PROBLEM - Restate all the entries exactly as they appear, apart from the pictures.

THE INPUT -
....
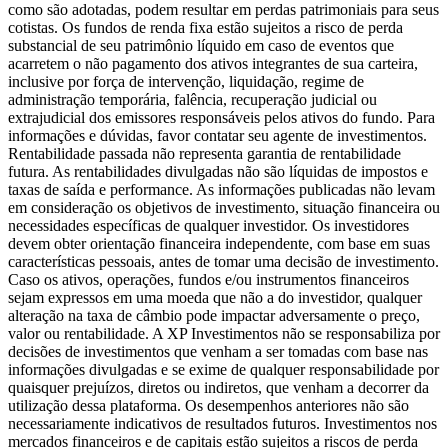
como são adotadas, podem resultar em perdas patrimoniais para seus
cotistas. Os fundos de renda fixa estão sujeitos a risco de perda
substancial de seu patrimônio líquido em caso de eventos que
acarretem o não pagamento dos ativos integrantes de sua carteira,
inclusive por força de intervenção, liquidação, regime de
administração temporária, falência, recuperação judicial ou
extrajudicial dos emissores responsáveis pelos ativos do fundo. Para
informações e dúvidas, favor contatar seu agente de investimentos.
Rentabilidade passada não representa garantia de rentabilidade
futura. As rentabilidades divulgadas não são líquidas de impostos e
taxas de saída e performance. As informações publicadas não levam
em consideração os objetivos de investimento, situação financeira ou
necessidades específicas de qualquer investidor. Os investidores
devem obter orientação financeira independente, com base em suas
características pessoais, antes de tomar uma decisão de investimento.
Caso os ativos, operações, fundos e/ou instrumentos financeiros
sejam expressos em uma moeda que não a do investidor, qualquer
alteração na taxa de câmbio pode impactar adversamente o preço,
valor ou rentabilidade. A XP Investimentos não se responsabiliza por
decisões de investimentos que venham a ser tomadas com base nas
informações divulgadas e se exime de qualquer responsabilidade por
quaisquer prejuízos, diretos ou indiretos, que venham a decorrer da
utilização dessa plataforma. Os desempenhos anteriores não são
necessariamente indicativos de resultados futuros. Investimentos nos
mercados financeiros e de capitais estão sujeitos a riscos de perda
....
TASK ANSWER -
como são adotadas, podem resultar em perdas patrimoniais para seus
cotistas. Os fundos de renda fixa estão sujeitos a risco de perda
substancial de seu patrimônio líquido em caso de eventos que
acarretem o não pagamento dos ativos integrantes de sua carteira,
inclusive por força de intervenção, liquidação, regime de
administração temporária, falência, recuperação judicial ou
extrajudicial dos emissores responsáveis pelos ativos do fundo. Para
informações e dúvidas, favor contatar seu agente de investimentos.
Rentabilidade passada não representa garantia de rentabilidade
futura. As rentabilidades divulgadas não são líquidas de impostos e
taxas de saída e performance. As informações publicadas não levam
em consideração os objetivos de investimento, situação financeira ou
necessidades específicas de qualquer investidor. Os investidores
devem obter orientação financeira independente, com base em suas
características pessoais, antes de tomar uma decisão de investimento.
Caso os ativos, operações, fundos e/ou instrumentos financeiros
sejam expressos em uma moeda que não a do investidor, qualquer
alteração na taxa de câmbio pode impactar adversamente o preço,
valor ou rentabilidade. A XP Investimentos não se responsabiliza por
decisões de investimentos que venham a ser tomadas com base nas
informações divulgadas e se exime de qualquer responsabilidade por
quaisquer prejuízos, diretos ou indiretos, que venham a decorrer da
utilização dessa plataforma. Os desempenhos anteriores não são
necessariamente indicativos de resultados futuros. Investimentos nos
mercados financeiros e de capitais estão sujeitos a riscos de perda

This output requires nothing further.